What doesn’t kill you makes you stronger, stand a little taller, right? Common Health blog begins a narrative post on one woman’s burst-appendix survival with a warning that I’ll repeat before going any further:
A perforated appendix can kill you. If you experience symptoms of appendicitis, particularly sharp pain in the lower right area of your abdomen, get prompt medical care.
Now, the story. WBUR’s news director, Martha Little, shares her experience with writer Carey Goldberg, who reports that treatment for appendicitis may be evolving from automatic emergency-room surgery to more nuanced and less invasive treatments. Little tells her story from the first instance of abdominal pain to entering a hospital. She writes:
I finally made it to the Brigham & Women’s emergency room, where I was told I would likely have the appendix taken out that night. But upon further examination, the surgeon and his resident told me that I could wait eight weeks for surgery, and meanwhile they would treat the infection with serious antibiotics.

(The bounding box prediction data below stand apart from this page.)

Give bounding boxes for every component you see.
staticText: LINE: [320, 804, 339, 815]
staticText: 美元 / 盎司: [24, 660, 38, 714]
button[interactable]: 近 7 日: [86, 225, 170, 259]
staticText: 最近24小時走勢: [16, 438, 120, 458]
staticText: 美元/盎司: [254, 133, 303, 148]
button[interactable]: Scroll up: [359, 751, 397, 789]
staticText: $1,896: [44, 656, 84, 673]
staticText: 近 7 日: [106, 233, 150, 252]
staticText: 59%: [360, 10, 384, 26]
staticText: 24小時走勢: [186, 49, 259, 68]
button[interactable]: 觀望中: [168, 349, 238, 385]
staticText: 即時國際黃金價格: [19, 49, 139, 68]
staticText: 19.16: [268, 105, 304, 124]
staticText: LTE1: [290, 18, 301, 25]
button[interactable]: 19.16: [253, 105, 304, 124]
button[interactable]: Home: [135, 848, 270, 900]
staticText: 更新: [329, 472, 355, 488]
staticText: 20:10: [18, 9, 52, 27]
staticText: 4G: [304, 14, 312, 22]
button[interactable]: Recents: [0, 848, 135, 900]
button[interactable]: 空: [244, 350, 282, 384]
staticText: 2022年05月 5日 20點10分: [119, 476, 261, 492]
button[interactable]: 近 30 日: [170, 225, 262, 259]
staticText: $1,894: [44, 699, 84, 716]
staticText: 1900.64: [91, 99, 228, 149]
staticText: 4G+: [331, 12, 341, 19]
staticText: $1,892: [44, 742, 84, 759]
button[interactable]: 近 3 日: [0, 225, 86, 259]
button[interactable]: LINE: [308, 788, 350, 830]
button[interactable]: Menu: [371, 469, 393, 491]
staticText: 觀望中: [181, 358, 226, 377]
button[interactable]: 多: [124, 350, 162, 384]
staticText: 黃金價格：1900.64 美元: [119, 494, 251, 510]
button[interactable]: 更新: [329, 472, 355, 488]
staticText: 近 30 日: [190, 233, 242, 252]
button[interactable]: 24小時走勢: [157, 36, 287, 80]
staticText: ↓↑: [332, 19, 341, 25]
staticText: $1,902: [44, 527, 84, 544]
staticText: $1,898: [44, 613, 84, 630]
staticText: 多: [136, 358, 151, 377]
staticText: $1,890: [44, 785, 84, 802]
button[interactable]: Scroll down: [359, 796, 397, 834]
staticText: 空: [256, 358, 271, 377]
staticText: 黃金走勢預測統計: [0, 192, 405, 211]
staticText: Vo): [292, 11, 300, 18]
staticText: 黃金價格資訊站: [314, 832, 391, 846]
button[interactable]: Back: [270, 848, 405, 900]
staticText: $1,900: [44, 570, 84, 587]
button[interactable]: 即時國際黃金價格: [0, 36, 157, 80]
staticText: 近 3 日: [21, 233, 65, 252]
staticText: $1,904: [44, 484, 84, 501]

Eight weeks!? “What,” I said, “would happen if the appendix burst?”
“It has already burst,” they said.
What? I thought people died when their appendix burst.
No, I was told. Not always.
The body, they explained, has a way of “walling off” the perforated appendix so that the infection doesn’t spread.

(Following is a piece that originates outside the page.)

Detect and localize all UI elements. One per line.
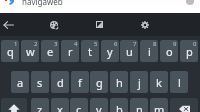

Here’s the good news for patients like Martha: The appendix is surrounded by other structures, mostly the intestine, and so, as she was told, the seepage can get “walled off.” One theory, [Douglas Smink, MD, MPH, program director of the general surgery residency program at Brigham & Women’s Hospital ] said, is that a somewhat mobile layer of visceral fat called the omentum — nicknamed “the policeman of the abdomen” — could be drawn toward areas of inflammation to contain infection. So a patient can end up with a pus-filled abscess outside the appendix, covered partially by the omentum.
Still, why not just operate and get rid of the problem? It’s not so simple. An area rife with inflammation is hard for surgeons to work with, Dr. Smink said, and an appendectomy could end up turning into removal of part of the intestine and colon as well.
So the idea is to give the patient antibiotics to fight the infection, wait as the inflammation subsides and then do an “interval appendectomy,” after the waiting interval.
Some reserach has shown that for some cases of uncomplicated appendicitis, with the appendix still intact, antibiotic treatment may be an effective alternative to surgery.